Ora il primo errore da evitare è quello di credere che il negoziato possa portare all'intesa assieme alla creazione di istituzioni statali responsabili. La pace fra Israele e l'Egitto e la Giordania, la coesistenza non pacifica ma non bellica con la Siria sono state rese possibili non dall'esistenza di avversari democratici ma da quella di Stati nemici. La statalità è ciò che mancava all'Olp di Arafat, che manca al protostato islamico di Hamas a Gaza e al protostato di Al Fatah in Cisgiordania checché si possa dire della democrazia dell'uno e della moderazione dell'altro. Di per sé, infatti, il processo elettorale democratico non accompagnato da garanzie di libertà non comporta il diritto al riconoscimento. Non averlo compreso fu l'errore dei progettisti degli accordi di Oslo, errore che non si dovrebbe ripetere.
Ma il dialogo con Hamas solleva una questione più complicata, solo in parte legata al fatto che una legittima occupazione militare causata da una guerra si è trasformata per povertà di visione storica e per discutibili considerazioni strategiche e diritti storici in colonizzazione.
La questione è questa: l'identità palestinese non è il frutto del nazionalismo arabo o dello statalismo islamico anche se entrambi vi hanno contribuito. L'identità palestinese nata e cresciuta nello scontro con Israele è il frutto di un «sionismo arabo», figlio di un incontro appassionato e violento di due nazionalismi, ciascuno così convinto del proprio buon diritto da evitare sino ad oggi di riconoscere le responsabilità del risultato tragico di questo violento incontro. Indipendentemente dalla strumentalizzazione che arabi e israeliani hanno fatto dei palestinesi lo scopo della contestata sovranità palestinese è stato – fuori del campo propagandistico e dell'elaborazione di «etichette» statali – l'ottenimento della giustizia e la difesa dell'onore. Non la creazione di uno Stato responsabile.

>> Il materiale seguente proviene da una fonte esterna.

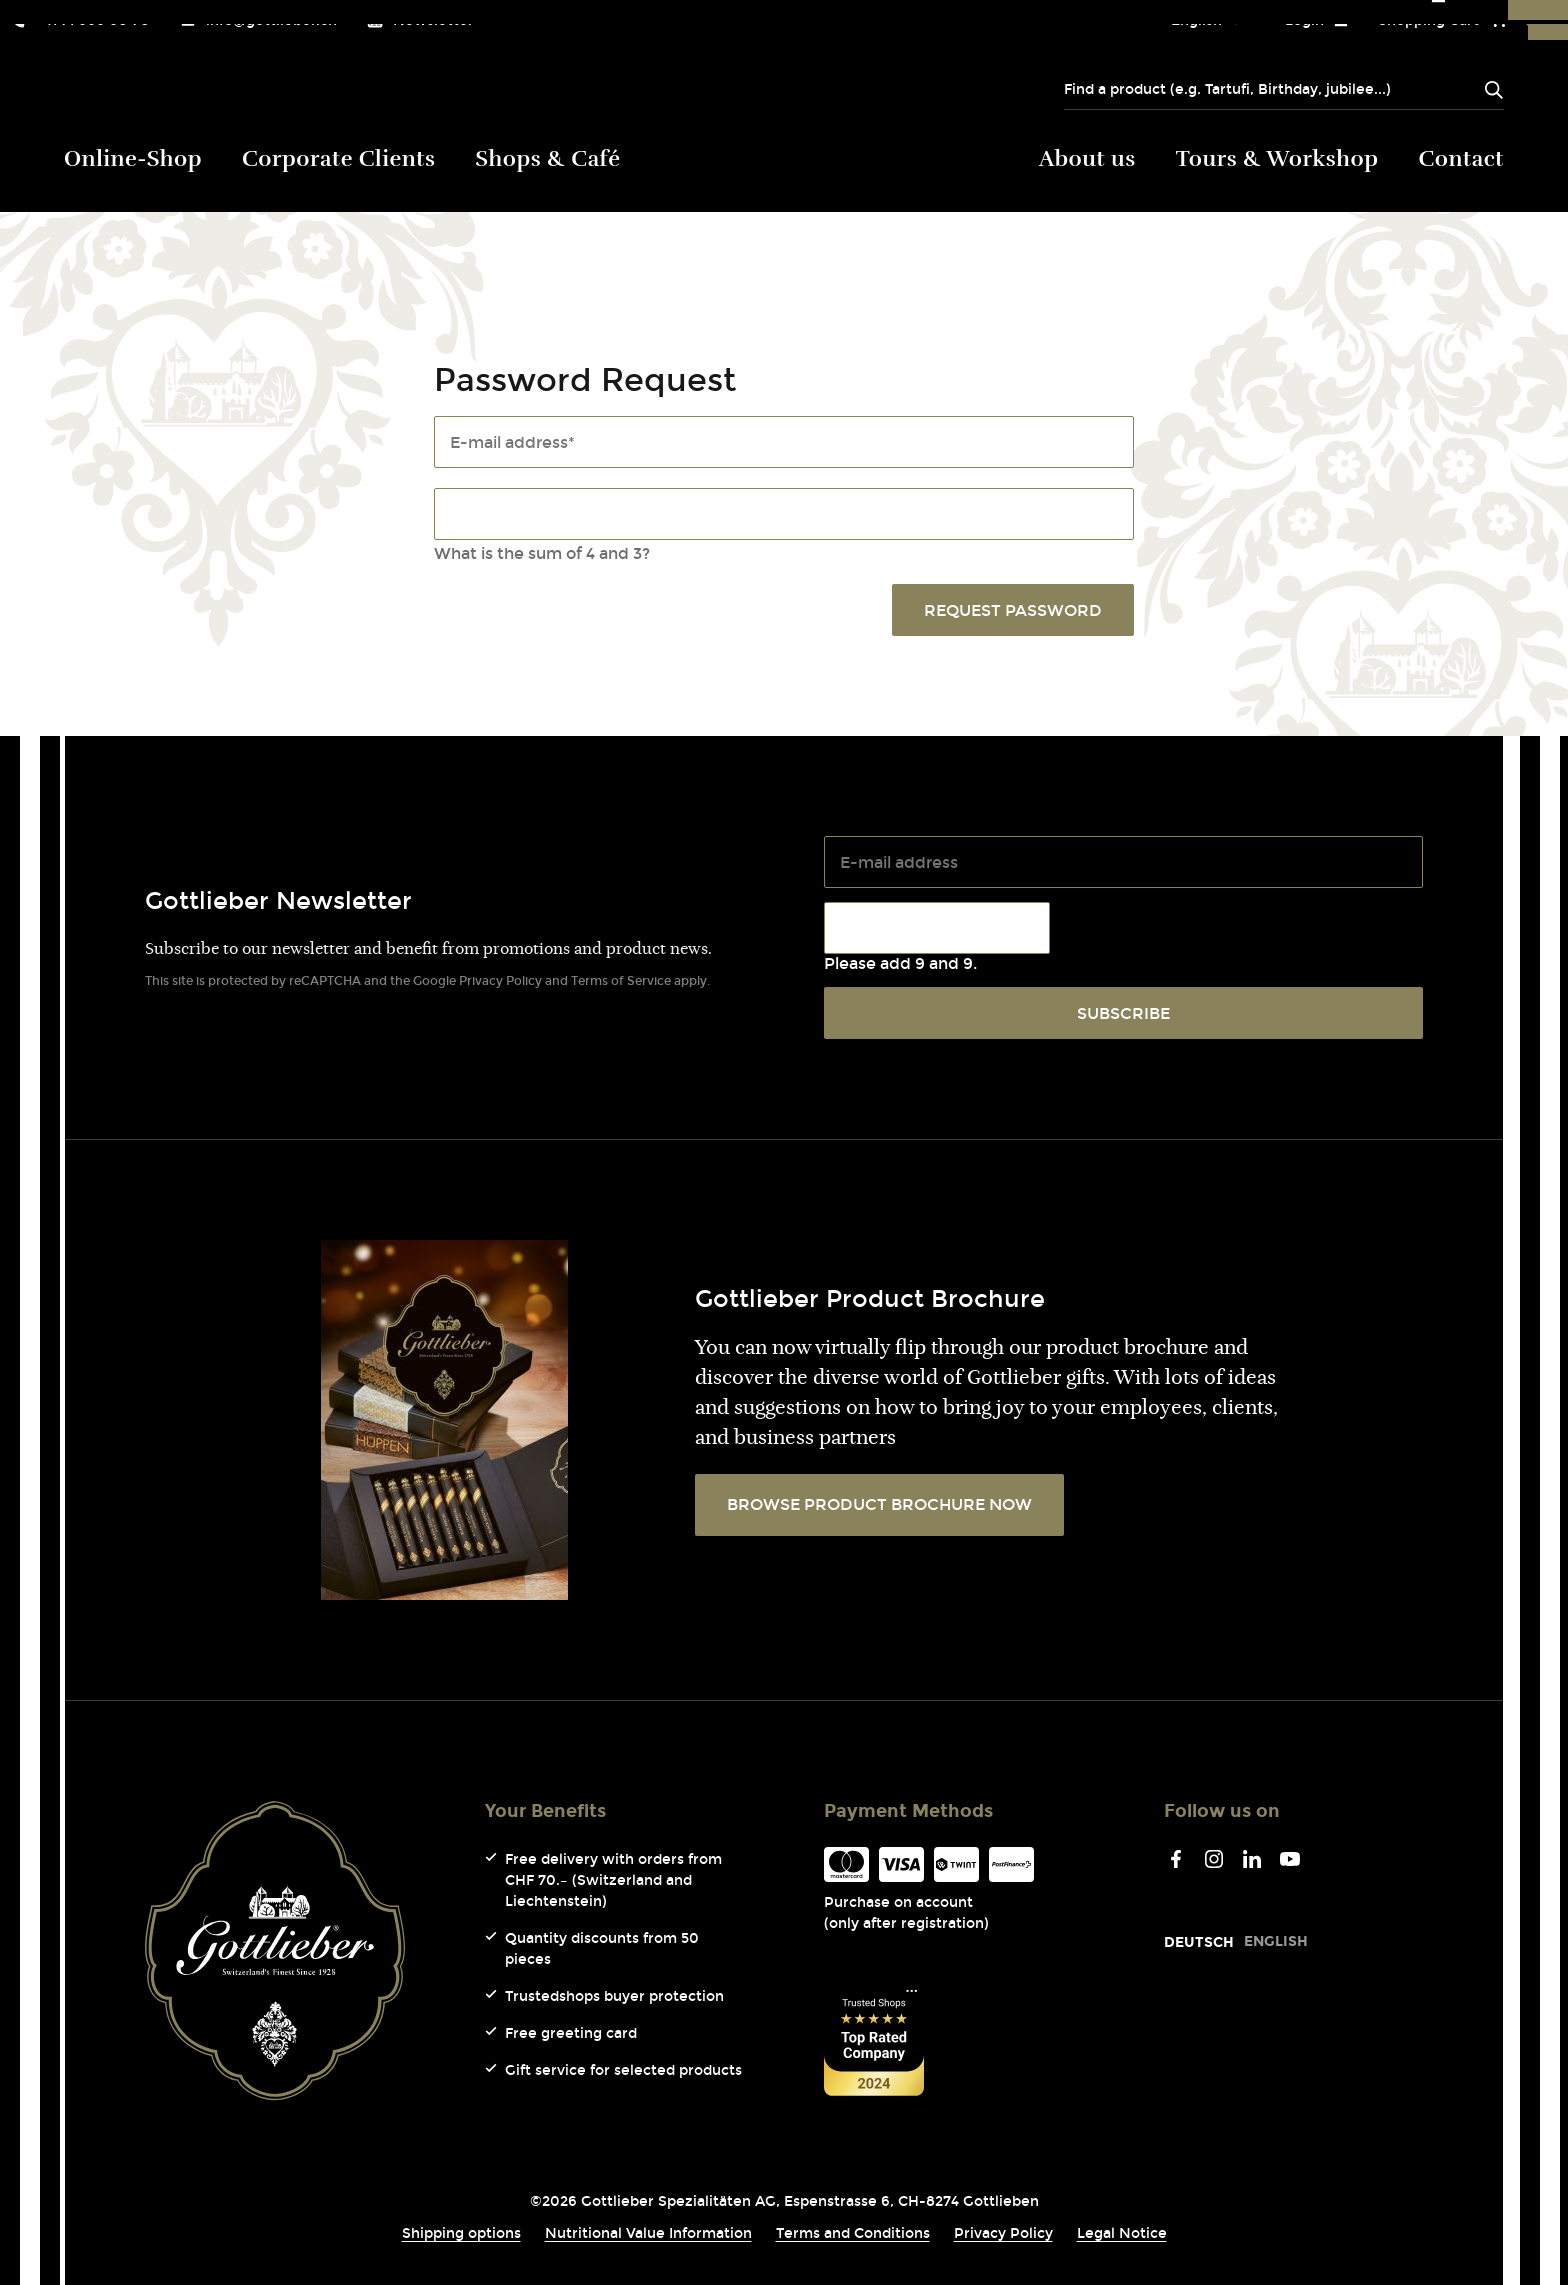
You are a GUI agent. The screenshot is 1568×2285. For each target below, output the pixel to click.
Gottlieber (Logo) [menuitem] (784, 154)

L'onore è quel valore che si ottiene togliendolo all'altro, mentre la ricerca della giustizia fuori dallo Stato sovrano è garanzia di rivoluzione e guerra permanente. Per questo tanto la carta costituzionale dell'Olp quanto quella di Hamas stabilisce che lo scopo primo è la distruzione di quello israeliano (un freudiano direbbe un parricidio del «genitore» israeliano ma anche, considerando l'opera distruttiva dei palestinesi in molti Paesi arabi, dei «genitori» arabi). Levi conclude: lasciamo lavorare Blair, il nuovo inviato del «quartetto» delle grandi potenze nella questione palestinese. Giusto ma a condizione che comprenda che il precedente irlandese è attraente ma controproducente. Perché per affermarsi al sionismo non è occorsa solo la volontà di indipendenza ebraica (molto debole fra gli ebrei, prima e dopo la Shoah). È occorsa la protezione coloniale britannica. Quando questa fu brutalmente tolta da Londra allo Yishuv ebraico di Palestina (contro la volontà non dimentichiamolo della stragrande maggioranza degli ebrei che avrebbero preferito trasformarsi in Dominion britannico) le istituzioni del proto Stato ebraico erano ormai troppo sviluppate e solide per essere sommerse dall'attacco arabo. Ma erano occorsi venti anni di umile lavoro costruttivo (una mucca dopo l'altra, un ettaro dopo l'altro era il motto della corrente sionista di maggioranza) e di sei anni di dura lotta armata che mai per scopo ebbe l'odio e la distruzione del nemico.